Records excerpted from a collection
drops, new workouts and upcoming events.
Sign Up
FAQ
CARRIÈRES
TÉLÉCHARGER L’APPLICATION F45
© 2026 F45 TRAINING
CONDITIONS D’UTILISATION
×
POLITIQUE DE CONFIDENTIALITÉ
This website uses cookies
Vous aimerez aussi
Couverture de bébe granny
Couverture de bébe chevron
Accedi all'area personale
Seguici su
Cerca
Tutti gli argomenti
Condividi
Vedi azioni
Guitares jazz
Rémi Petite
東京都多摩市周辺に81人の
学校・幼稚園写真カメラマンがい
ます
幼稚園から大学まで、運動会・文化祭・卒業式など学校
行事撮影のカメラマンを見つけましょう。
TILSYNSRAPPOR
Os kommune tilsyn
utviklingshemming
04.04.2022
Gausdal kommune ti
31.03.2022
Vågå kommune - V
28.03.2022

==

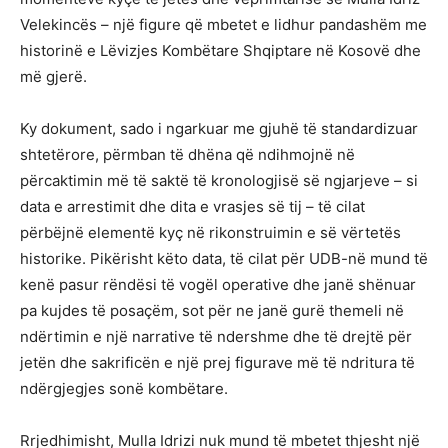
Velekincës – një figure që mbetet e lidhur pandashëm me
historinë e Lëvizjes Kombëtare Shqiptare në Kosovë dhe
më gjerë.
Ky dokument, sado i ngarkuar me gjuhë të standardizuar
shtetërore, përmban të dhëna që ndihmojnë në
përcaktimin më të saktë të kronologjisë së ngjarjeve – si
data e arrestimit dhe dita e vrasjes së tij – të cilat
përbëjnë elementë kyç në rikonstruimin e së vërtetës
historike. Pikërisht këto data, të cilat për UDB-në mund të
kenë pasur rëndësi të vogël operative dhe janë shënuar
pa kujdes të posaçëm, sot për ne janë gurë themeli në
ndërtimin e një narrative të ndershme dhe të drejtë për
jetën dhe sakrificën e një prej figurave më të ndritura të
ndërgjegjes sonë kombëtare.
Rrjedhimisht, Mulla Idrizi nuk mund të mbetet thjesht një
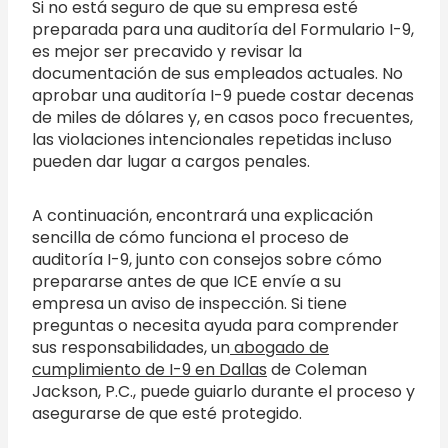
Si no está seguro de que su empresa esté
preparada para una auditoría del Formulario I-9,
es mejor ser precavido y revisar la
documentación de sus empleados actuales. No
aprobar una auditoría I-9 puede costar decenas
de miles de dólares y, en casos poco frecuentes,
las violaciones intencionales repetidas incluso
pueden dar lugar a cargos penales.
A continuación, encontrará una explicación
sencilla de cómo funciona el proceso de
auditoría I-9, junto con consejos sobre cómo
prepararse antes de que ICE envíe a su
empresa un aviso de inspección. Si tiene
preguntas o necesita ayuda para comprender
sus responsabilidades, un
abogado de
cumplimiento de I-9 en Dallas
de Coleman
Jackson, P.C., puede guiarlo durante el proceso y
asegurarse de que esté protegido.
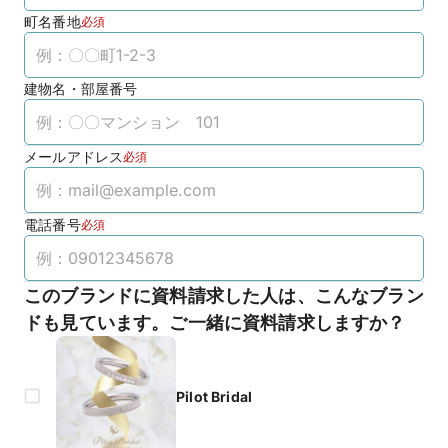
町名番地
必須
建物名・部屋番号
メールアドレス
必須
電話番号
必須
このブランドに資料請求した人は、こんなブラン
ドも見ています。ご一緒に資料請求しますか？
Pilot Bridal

==

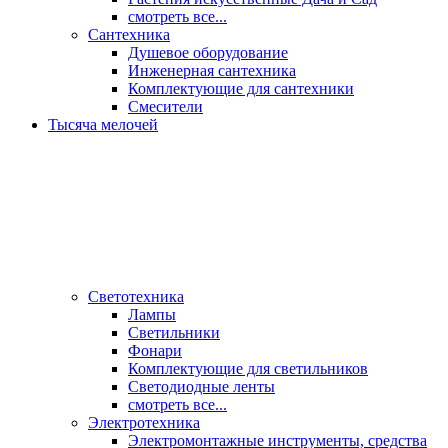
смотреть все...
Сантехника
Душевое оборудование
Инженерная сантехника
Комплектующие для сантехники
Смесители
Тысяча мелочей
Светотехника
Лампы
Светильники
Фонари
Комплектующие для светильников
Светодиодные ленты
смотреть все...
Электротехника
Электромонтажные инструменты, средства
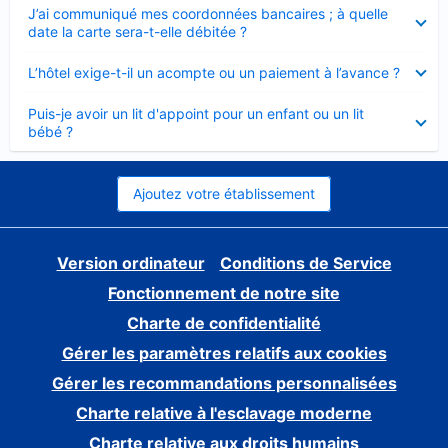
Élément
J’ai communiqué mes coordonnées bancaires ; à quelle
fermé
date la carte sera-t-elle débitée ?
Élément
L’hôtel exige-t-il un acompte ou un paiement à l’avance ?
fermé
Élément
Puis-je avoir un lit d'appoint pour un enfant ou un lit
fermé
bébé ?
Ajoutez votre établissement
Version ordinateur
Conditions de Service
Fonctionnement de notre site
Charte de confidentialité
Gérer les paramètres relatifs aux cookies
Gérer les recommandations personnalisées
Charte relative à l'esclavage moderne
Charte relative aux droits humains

**What is required**
Your answer should be only the number of lines in the records that hold the word "bébe".

**Solution to this problem**
2